Meantime, infrastructure agencies such as the New Zealand Transport Agency (NZTA) have delivered, as alliances, high-profile projects like Auckland’s Grafton Gully, the city’s State Highway One Northern Gateway Project, its Newmarket Viaduct Reconstruction on State Highway One, and Manukau Harbour Crossing Duplication.
Auckland’s $1+ billion Waterview Alliance and Greater Wellington’s Kapiti Roads Alliance – current megaprojects in New Zealand’s Roads of National Significance program – are being delivered under this contracting methodology. The five-year rebuild of Christchurch’s horizontal infrastructure is also being conducted under project alliancing arrangements.
In the past three to four years, the number of major projects delivered under forms of collaborative contract other than alliancing has been increasing steadily. Many infrastructure agencies are broadening the range of contractual options they employ to include such formats as Early Contractor Involvement (ECI) and Early Tenderer Involvement (ETI).
‘Value for Money’ Now the Primary Pursuit
“Value for money” in the delivery of major public infrastructure projects has, since the 2008 Global Financial Crisis, been the subject of intensified focus both on the part of Government delivery agencies as well as on the part of the industry’s commercial interests.
In Australia particularly, the post-GFC era coincides with the end of a 15-year public infrastructure frenzy. Combined, these two factors have resulted in an increased degree of scrutiny from central funding bodies such as State Treasuries. This pressure on all sectors of the industry to stretch the budgetary dollar further has seen new versions of collaborative contracting introduced at a rate that agencies, as well as contractors and designers, are struggling to cope with.
To help the industry respond to this rapidly evolving contracting landscape, author Jordan Kelly has harvested and distilled the experience and wisdom of a broad range of thought leaders, combining this with her own expertise. In the resultant series of books, she provides guidance to infrastructure agencies in areas such as articulation of their value for money (“VfM”) requirements, and offers practical solutions to constructors and designers attempting to deliver upon these objectives.
Specifically, the first book in her trio – Cracking the VfM Code™: How to Identify & Deliver Genuine Value for Money in Collaborative Contracting– provides robust debate into controversial topics such as whether or not total out-turn costs of project alliances represent value for money, and whether broader benefits accruing to delivery teams and to impacted communities should be calculated in final analyses of “VfM”.
This book also provides detailed commentary and clarification for the industry on the flood of collaborative contracting hybrids, a development spawned by the recent and controversial re-introduction of price-based tendering into an increasing number of these contract formats.
The second book in the trio – Cracking the VfM Code™in Collaborative Contract Bidding: Value for Money . . . Understanding It & Articulating Your Ability to Deliver It– is designed to help industry understand the project owner’s needs in the level of detail that, Kelly claims, is essential for optimising the success of large, high-profile, complex, and often risk-ridden public infrastructure projects.

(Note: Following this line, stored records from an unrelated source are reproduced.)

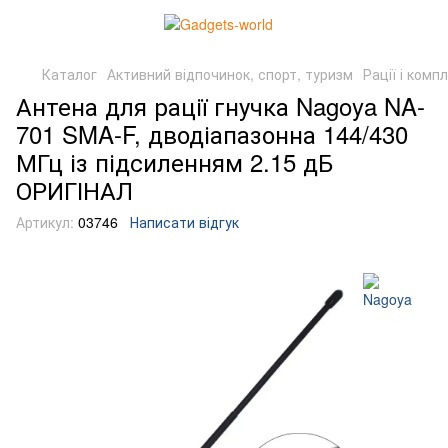
Каталог
Активний відпочинок, спорт, туризм
Рації і комп
Антена для рації гнучка Nagoya NA-
701 SMA-F, дводіапазонна 144/430
МГц із підсиленням 2.15 дБ
ОРИГІНАЛ
Артикул:
03746
Написати відгук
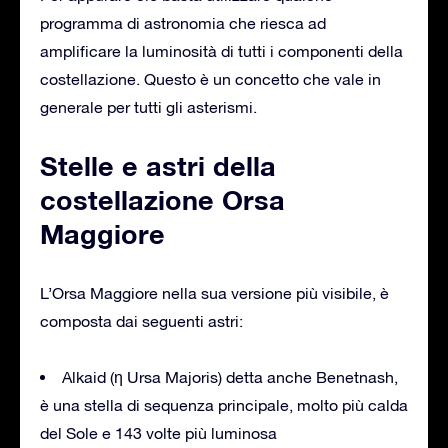
programma di astronomia che riesca ad
amplificare la luminosità di tutti i componenti della
costellazione. Questo è un concetto che vale in
generale per tutti gli asterismi.
Stelle e astri della
costellazione Orsa
Maggiore
L’Orsa Maggiore nella sua versione più visibile, è
composta dai seguenti astri:
Alkaid (η Ursa Majoris) detta anche Benetnash,
è una stella di sequenza principale, molto più calda
del Sole e 143 volte più luminosa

With consortia’s bidding costs running into the millions of dollars, Kelly says it is incumbent upon bidders to build the deepest possible understanding of the projects for which they answer Expressions of Interest (EOIs) and Requests for Proposal (RFPs). She also points out that it’s equally important for Government agencies to articulate their requirements and expectations in the clearest, best thought-out manner possible.
Red Zone: Christchurch Seeks VfM in Rebuild
Kelly’s third production is Red Zone: Destruction, Survival & Collaboration . . . A True Story. An e-book she’s offering free of charge, Red Zone supplements the special Christchurch rebuild chapter in Cracking the VfM Code™: How to Identify & Deliver Genuine Value for Money in Collaborative Contracting.

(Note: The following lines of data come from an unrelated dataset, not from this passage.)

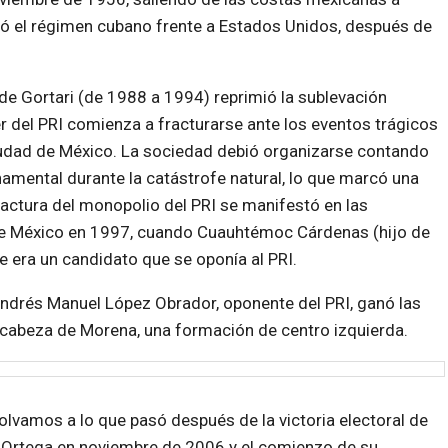
 el régimen cubano frente a Estados Unidos, después de
 de Gortari (de 1988 a 1994) reprimió la sublevación
er del PRI comienza a fracturarse ante los eventos trágicos
udad de México. La sociedad debió organizarse contando
amental durante la catástrofe natural, lo que marcó una
ractura del monopolio del PRI se manifestó en las
 de México en 1997, cuando Cuauhtémoc Cárdenas (hijo de
 era un candidato que se oponía al PRI.
 Andrés Manuel López Obrador, oponente del PRI, ganó las
la cabeza de Morena, una formación de centro izquierda.
olvamos a lo que pasó después de la victoria electoral de
 Ortega en noviembre de 2006 y el comienzo de su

The e-book provides detailed commentary on the plans of the Stronger ChristchurchInfrastructure RebuildTeam (SCIRT) Alliance for ensuring value for money from the combined efforts of alliance partners Christchurch City Council, the Canterbury Earthquake Recovery Authority (CERA) and NZTA, and constructors, City Care Limited, Fletcher Construction, MacConnell Dowell, Downer EDI and Fulton Hogan.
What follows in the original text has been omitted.